◆ Data for this task
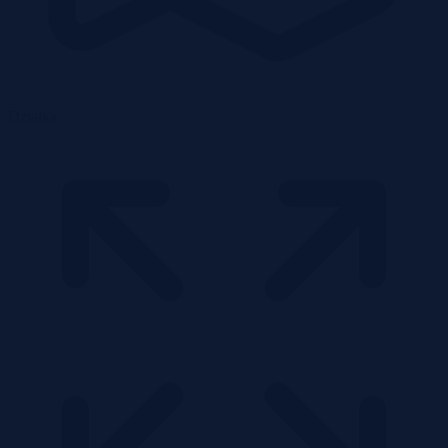
Działka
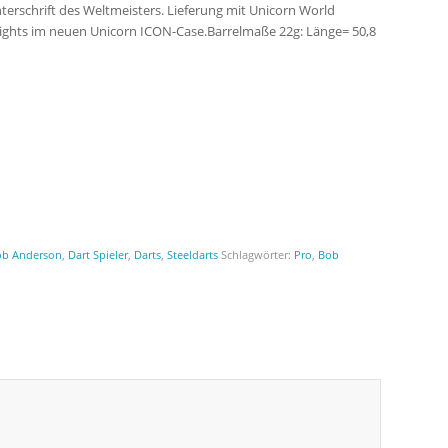
erschrift des Weltmeisters. Lieferung mit Unicorn World
ghts im neuen Unicorn ICON-Case.Barrelmaße 22g: Länge= 50,8
ob Anderson
,
Dart Spieler
,
Darts
,
Steeldarts
Schlagwörter:
Pro
,
Bob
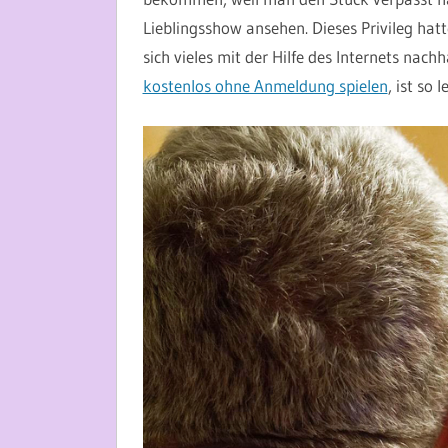
Lieblingsshow ansehen. Dieses Privileg hat
sich vieles mit der Hilfe des Internets nach
kostenlos ohne Anmeldung spielen
, ist so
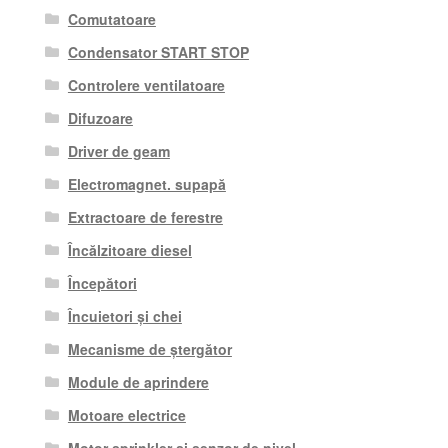
Comutatoare
Condensator START STOP
Controlere ventilatoare
Difuzoare
Driver de geam
Electromagnet. supapă
Extractoare de ferestre
Încălzitoare diesel
Începători
Încuietori și chei
Mecanisme de ștergător
Module de aprindere
Motoare electrice
Motor sprinkler si senzor de nivel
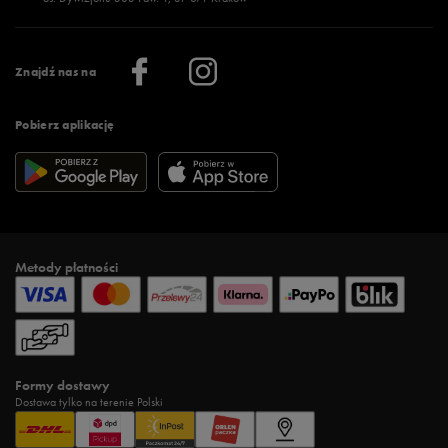
Więcej >
Klub 50 style
Regulamin sklepu 50 style
Praca
Regulamin aplikacji 50 style
Informacje o firmie
Więcej regulaminów >
Znajdź nas na
Pobierz aplikację
Metody płatności
Formy dostawy
Dostawa tylko na terenie Polski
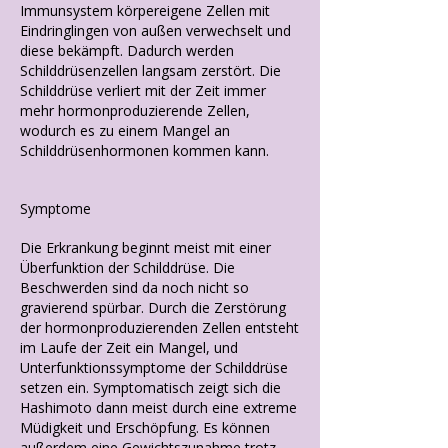
Immunsystem körpereigene Zellen mit
Eindringlingen von außen verwechselt und
diese bekämpft. Dadurch werden
Schilddrüsenzellen langsam zerstört. Die
Schilddrüse verliert mit der Zeit immer
mehr hormonproduzierende Zellen,
wodurch es zu einem Mangel an
Schilddrüsenhormonen kommen kann.
Symptome
Die Erkrankung beginnt meist mit einer
Überfunktion der Schilddrüse. Die
Beschwerden sind da noch nicht so
gravierend spürbar. Durch die Zerstörung
der hormonproduzierenden Zellen entsteht
im Laufe der Zeit ein Mangel, und
Unterfunktionssymptome der Schilddrüse
setzen ein. Symptomatisch zeigt sich die
Hashimoto dann meist durch eine extreme
Müdigkeit und Erschöpfung. Es können
außerdem eine Gewichtszunahme trotz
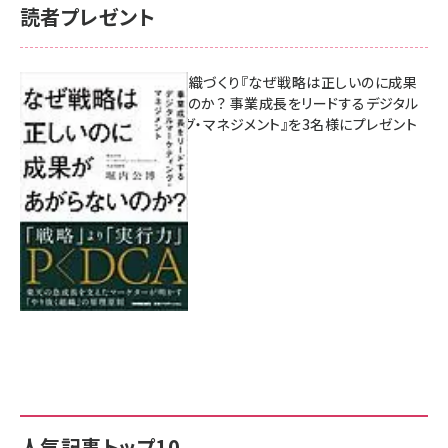
読者プレゼント
成果を生む組織づくり『なぜ戦略は正しいのに成果
があがらないのか？ 事業成長をリードするデジタル
マーケティング・マネジメント』を3名様にプレゼント
8月7日 10:00
人気記事トップ10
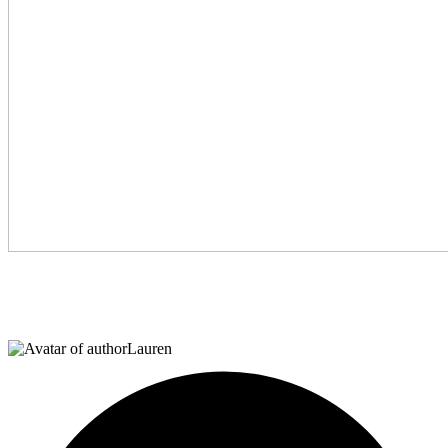
Lauren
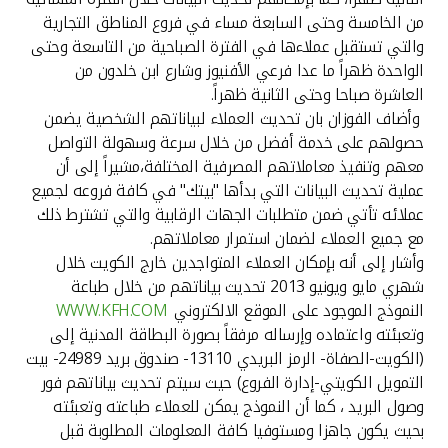
تركيا
من الخامسة وحتى السابعة مساء في فروع المناطق التجارية
والتي تستقبل عملاءها في الفترة الصباحية من التاسعة وحتى
مصر
الواحدة ظهراً ما عدا فرعي الأفنيوز وشارع ابن خلدون من
العاشرة صباحا وحتى الثانية ظهراً.
المملكة المتحدة
وأضاف الفوزان بان تحديث العملاء لبياناتهم الشخصية يضمن
حصولهم على خدمة أفضل من خلال سرعة وسهولة التواصل
معهم وتنفيذ معاملاتهم المصرفية المختلفة،مشيراً إلى أن
مملكة البحرين
عملية تحديث البيانات التي بدأها "بيتك" في كافة فروعه لجميع
عملائه تأتي ضمن متطلبات الجهات الرقابية والتي تشترط ذلك
مع جميع العملاء لضمان استمرار معاملاتهم.
وأشار إلى أنه بإمكان العملاء المتواجدين خارج الكويت خلال
شهري مايو ويونيو 2013 تحديث بياناتهم من خلال طباعة
النموذج الموجود على الموقع الالكتروني
WWW.KFH.COM
وتعبئته واعتماده وإرساله مرفقاً بصورة البطاقة المدنية إلى
(الكويت-الصفاة- الرمز البريدي 13110- صندوق بريد 24989- بيت
التمويل الكويتي-إدارة الفروع) حيث سيتم تحديث بياناتهم فور
وصول البريد ، كما أن النموذج يمكن للعملاء طباعته وتعبئته
بحيث يكون جاهزا ومستوفيا كافة المعلومات المطلوبة قبل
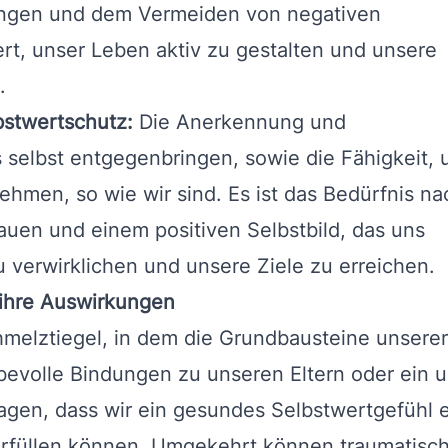
ngen und dem Vermeiden von negativen
rt, unser Leben aktiv zu gestalten und unsere
.
stwertschutz:
Die Anerkennung und
 selbst entgegenbringen, sowie die Fähigkeit, 
ehmen, so wie wir sind. Es ist das Bedürfnis na
auen und einem positiven Selbstbild, das uns
 verwirklichen und unsere Ziele zu erreichen.
 ihre Auswirkungen
chmelztiegel, in dem die Grundbausteine unser
iebevolle Bindungen zu unseren Eltern oder ein 
agen, dass wir ein gesundes Selbstwertgefühl 
rfüllen können. Umgekehrt können traumatisch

◆ What you should do
Count every line in the records that holds "وتعبئته" and give that count by itself.

◆ Solved problem
2